Se me hace difícil perdonar. La ofensa fue real y el dolor que siento no puedo negar. Tener que renunciar a la justicia propia me parece toda una injusticia. A veces quisiera que el agresor pague, llore y que también sufra como yo. Eso sería justicia.

¿Cómo explicarle a mi agresor todo el dolor que me ha traído? ¿Cómo hago para que entienda lo que he sufrido? ¿Cómo hacer para que sienta la angustia y tristeza que he sentido? Pero ¿por qué estoy aquí? Parado frente a su puerta, si él ni siquiera se ha acercado. Él me ofendió y yo soy el ofendido. Él me golpeó y yo salí herido. Quizá sería mejor esperar que un día venga humillado, reconozca que se equivocó y pida perdón arrepentido. Entonces, solo entonces, lo perdono.

Pero si hago eso no estaría bien, porque eso no fue lo que pasó conmigo. Yo también fui un agresor y en aquella relación que yo quebré, el ofendido no esperó mi iniciativa. Al contrario, Él se acercó y sufrió el dolor que yo merecía. Lo hizo mucho antes de que yo viniera humillado, que reconociera mis errores y pidiera perdón.

Él no esperó que yo viniera arrepentido, sino que se acercó y a causa de eso fui atraído. En realidad, fueron Su acercamiento y Su sufrimiento los que hicieron posible que me acercara en arrepentimiento, para buscar Su perdón y ser redimido.
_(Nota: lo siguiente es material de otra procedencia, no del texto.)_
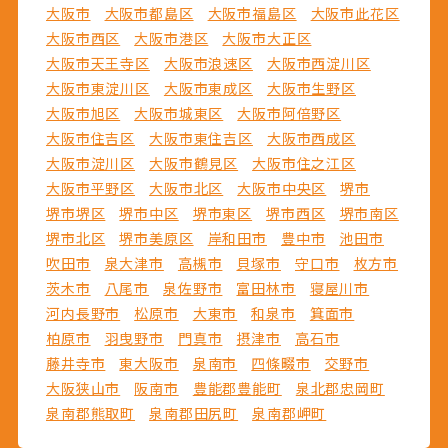
大阪市
大阪市都島区
大阪市福島区
大阪市此花区
大阪市西区
大阪市港区
大阪市大正区
大阪市天王寺区
大阪市浪速区
大阪市西淀川区
大阪市東淀川区
大阪市東成区
大阪市生野区
大阪市旭区
大阪市城東区
大阪市阿倍野区
大阪市住吉区
大阪市東住吉区
大阪市西成区
大阪市淀川区
大阪市鶴見区
大阪市住之江区
大阪市平野区
大阪市北区
大阪市中央区
堺市
堺市堺区
堺市中区
堺市東区
堺市西区
堺市南区
堺市北区
堺市美原区
岸和田市
豊中市
池田市
吹田市
泉大津市
高槻市
貝塚市
守口市
枚方市
茨木市
八尾市
泉佐野市
富田林市
寝屋川市
河内長野市
松原市
大東市
和泉市
箕面市
柏原市
羽曳野市
門真市
摂津市
高石市
藤井寺市
東大阪市
泉南市
四條畷市
交野市
大阪狭山市
阪南市
豊能郡豊能町
泉北郡忠岡町
泉南郡熊取町
泉南郡田尻町
泉南郡岬町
¡Oh, cuánta paciencia ha tenido mi Salvador! ¡Cuánta misericordia me ha mostrado! ¡Qué gran perdón me ha dado! Oh, qué compasivo y humilde Redentor, paciente y manso que no me guardó rencor.

Su bondad desprecié, Su santidad había ofendido y Su justicia burlé. ¿Cómo no estar aquí frente a esta puerta, para hacer lo que Él hizo conmigo? ¿Cómo no acercarme a quien me ha ofendido? Aquí me quedaré hasta que me abran, porque aunque no me pidan perdón, estoy dispuesto a dar ese don.
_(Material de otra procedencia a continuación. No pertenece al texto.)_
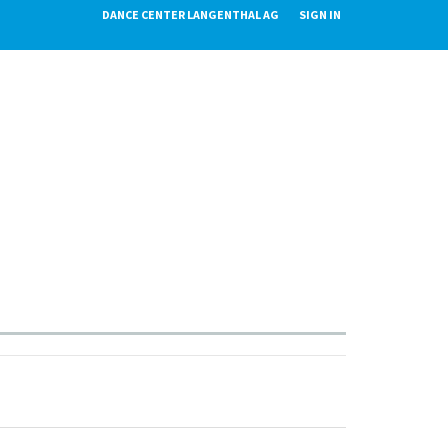
DANCE CENTER LANGENTHAL AG
SIGN IN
Quiero dejar esta amargura y el resentimiento porque he deseado que le vaya mal hasta su quebrantamiento. ¡Basta! Prefiero soltar al culpable, olvidar su ofensa y liberarlo. Perdonaré, sí, perdonaré como Cristo para ser como Él y también glorificarlo.

De pronto, esa perspectiva lo motivó y esa meditación se convirtió en convicción. Su corazón fue inundado de compasión, la emoción lo superó y las lágrimas brotaron. Oh, allí está el Perdonador, tomado por el Espíritu del Redentor, quien fue a la cruz para salvarlo. Allí está, lleno de amor, sin poder escapar y con unas ganas inmensas de perdonar.

Entonces, la puerta se abrió y su agresor salió. Respiraron hondo y por un momento cruzaron miradas. De pronto, el perdonador se lanzó con brazos abiertos y emoción, ahí golpeó a su ofensor con amor y compasión. El abrazo fue correspondido. Con esos labios que un día gimieron de dolor, allí en esa puerta le gritó: «¡Te perdono con todo mi corazón!». Fue un desahogo, ambos lloraron y respiraron alivio. En ese instante todo había cambiado porque el peso en el alma se había levantado.

Ese día el perdonador finalmente descansó. Recibió paz y alivió, y sintió que por fin avanzó. Se sintió más cerca y más parecido al Redentor, el mismo que un domingo por la mañana resucitó para perdonar y restaurar nuestra comunión.

El perdón estaba más cerca de lo que había imaginado. Para la próxima no tardaría tanto en ofrecerlo y así ser sanado.